Without arguments, the expression will not match anything at all.@*
Corresponding string regexp: @samp{@var{A}\|@var{B}\|@dots{}}.
diff --git a/etc/NEWS b/etc/NEWS
index e9dfd26..6e2b1fe 100644
--- a/etc/NEWS
+++ b/etc/NEWS
@@ -2325,6 +2325,12 @@ expressions from simpler parts.
+++
*** 'not' argument can now be a character or single-char string.
++++
+*** Nested 'or' forms of strings guarantee a longest match.

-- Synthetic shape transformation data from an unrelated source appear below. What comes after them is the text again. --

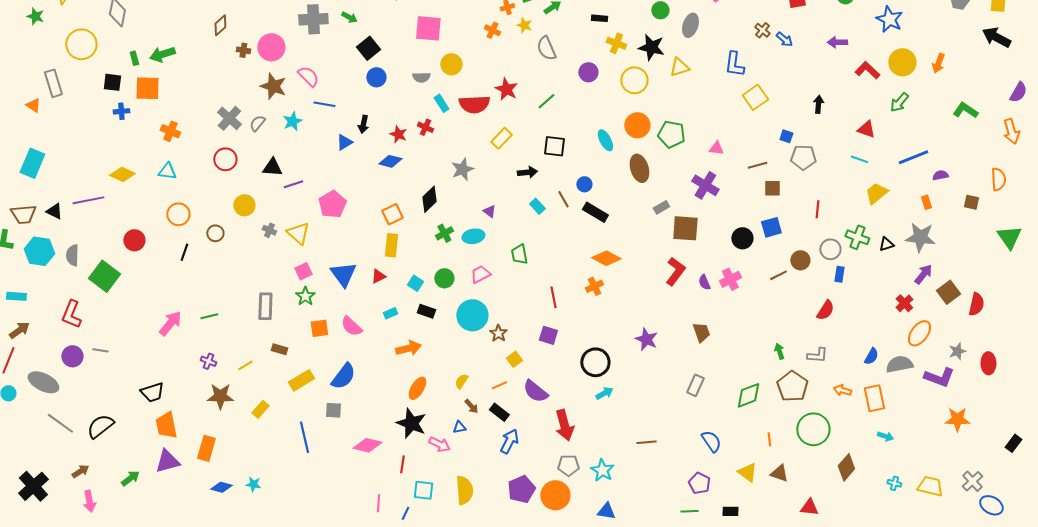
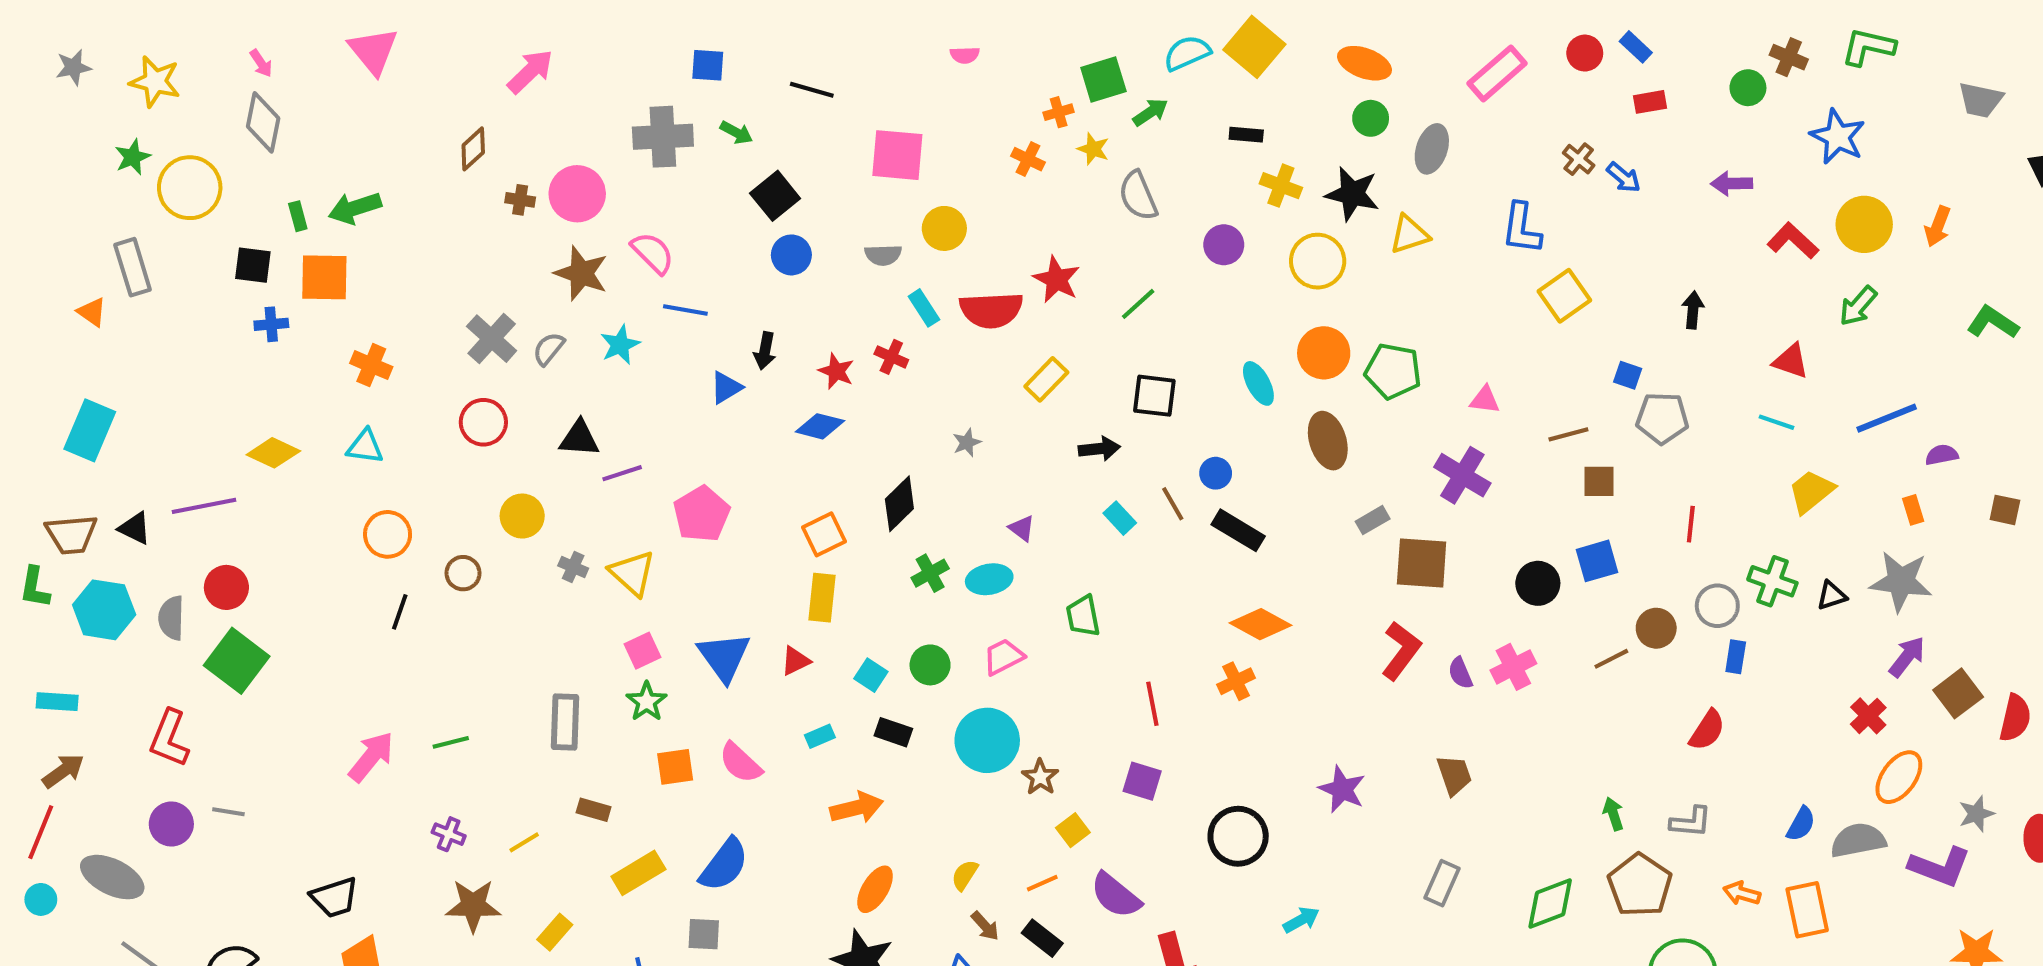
green star: (35, 16) -> (133, 157), moved, turned 30
gray star: (462, 169) -> (967, 443), size x0.6
red circle: (134, 240) -> (226, 587), moved
cyan arrow: (604, 393) -> (1301, 920), moved

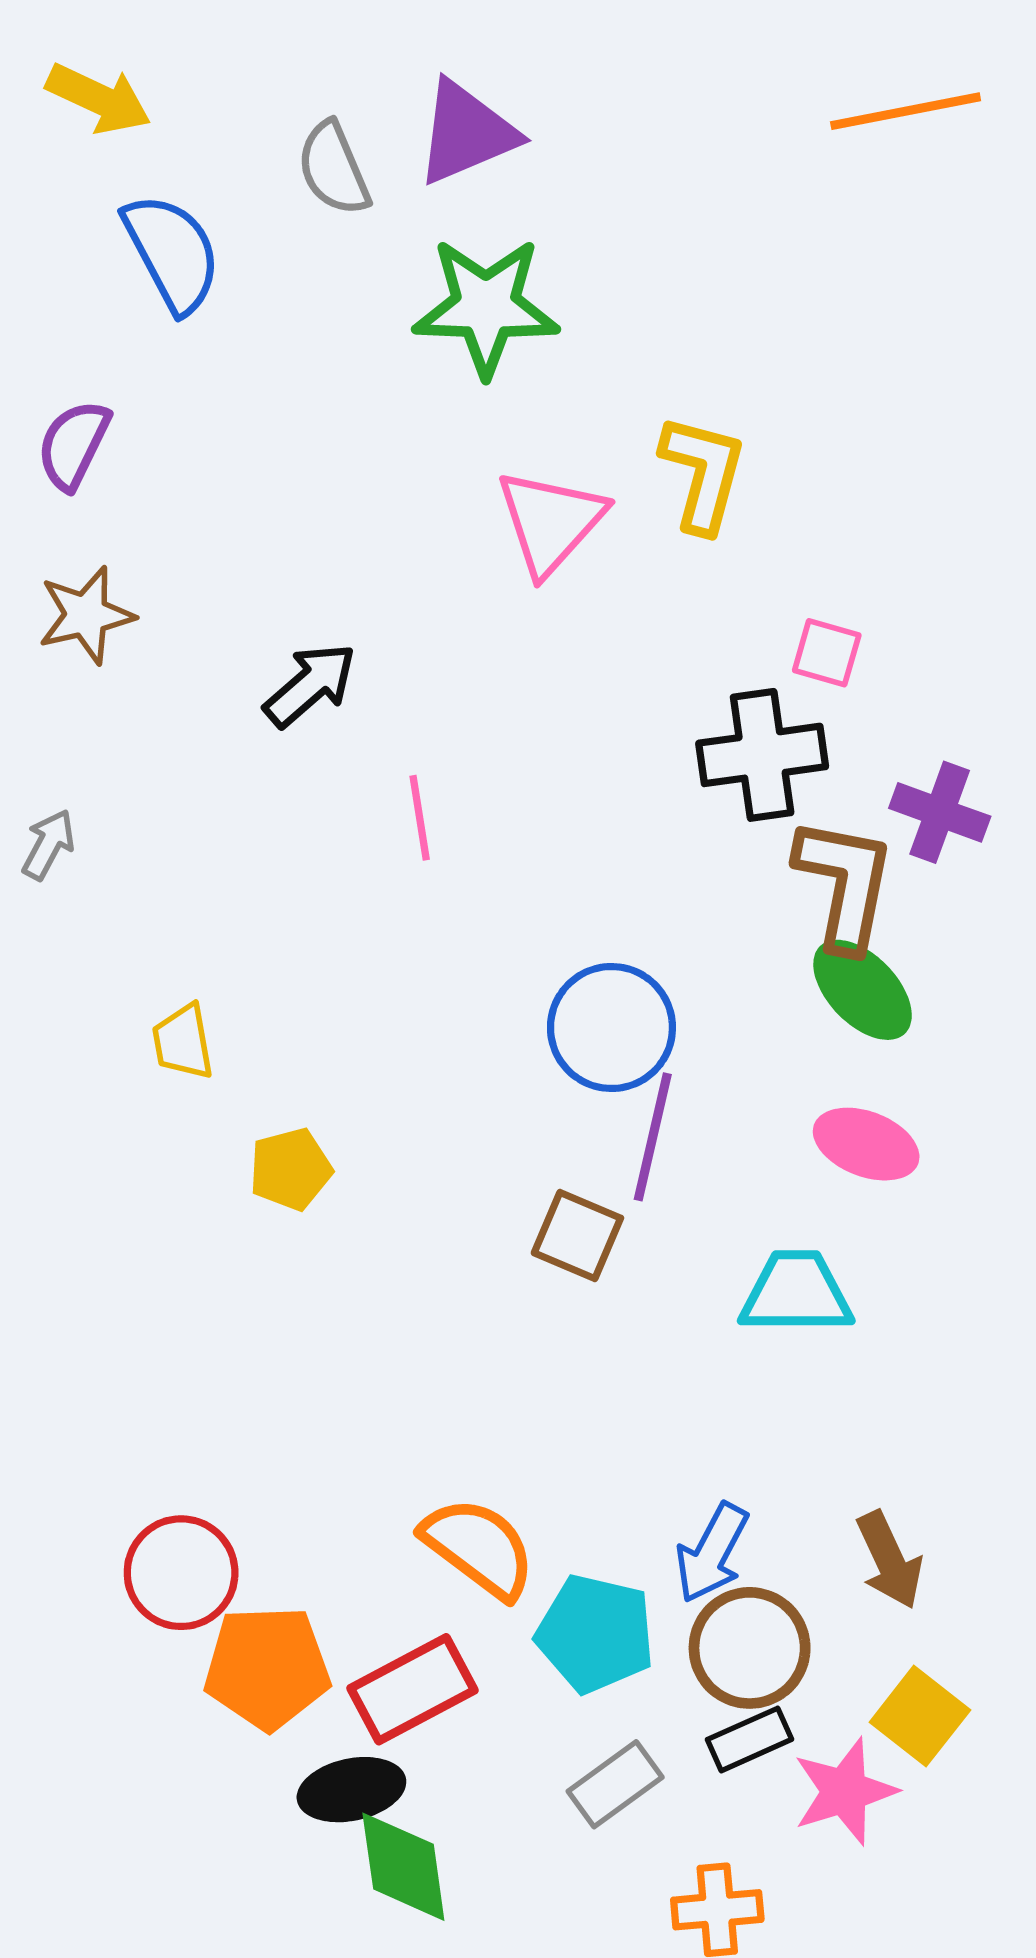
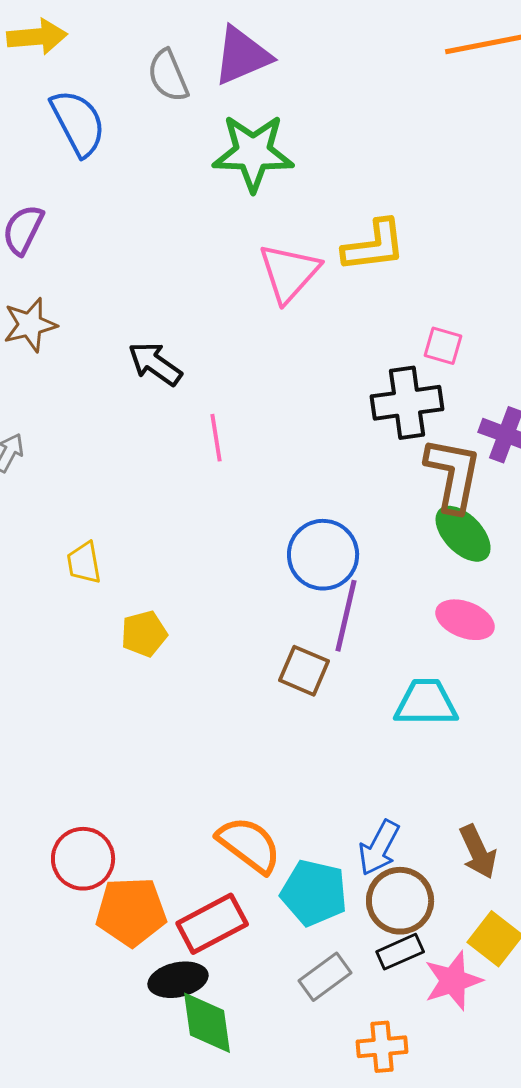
yellow arrow: (99, 99) -> (37, 37), turned -30
yellow L-shape: (703, 473) -> (374, 246), turned 68
black arrow: (310, 685) -> (155, 364), turned -104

+For example, (or (or "IN" "OUT") (or "INPUT" "OUTPUT")) now matches
+the whole string "INPUT" if present, not just "IN". Previously, this
+was only guaranteed inside a single 'or' form of string literals.
+
** Frames
+++
diff --git a/lisp/emacs-lisp/rx.el b/lisp/emacs-lisp/rx.el
index 1ee5e82..a0b2444 100644
--- a/lisp/emacs-lisp/rx.el
+++ b/lisp/emacs-lisp/rx.el
@@ -254,22 +254,39 @@ Left-fold the list L, starting with X, by the binary
function F."
(setq l (cdr l)))
x)
+(defun rx--normalise-or-arg (form)
+ "Normalise the `or' argument FORM.
+Characters become strings, user-definitions and `eval' forms are expanded,
+and `or' forms are normalised recursively."
+ (cond ((characterp form)
+ (char-to-string form))
+ ((and (consp form) (memq (car form) '(or |)))
+ (cons (car form) (mapcar #'rx--normalise-or-arg (cdr form))))
+ ((and (consp form) (eq (car form) 'eval))
+ (rx--normalise-or-arg (rx--expand-eval (cdr form))))
+ (t
+ (let ((expanded (rx--expand-def form)))
+ (if expanded
+ (rx--normalise-or-arg expanded)
+ form)))))
+
+(defun rx--all-string-or-args (body)
+ "If BODY only consists of strings or such `or' forms, return all the strings.
+Otherwise throw `rx--nonstring'."
+ (mapcan (lambda (form)
+ (cond ((stringp form) (list form))
+ ((and (consp form) (memq (car form) '(or |)))
+ (rx--all-string-or-args (cdr form)))
+ (t (throw 'rx--nonstring nil))))
+ body))
+
(defun rx--translate-or (body)
"Translate an or-pattern of zero or more rx items.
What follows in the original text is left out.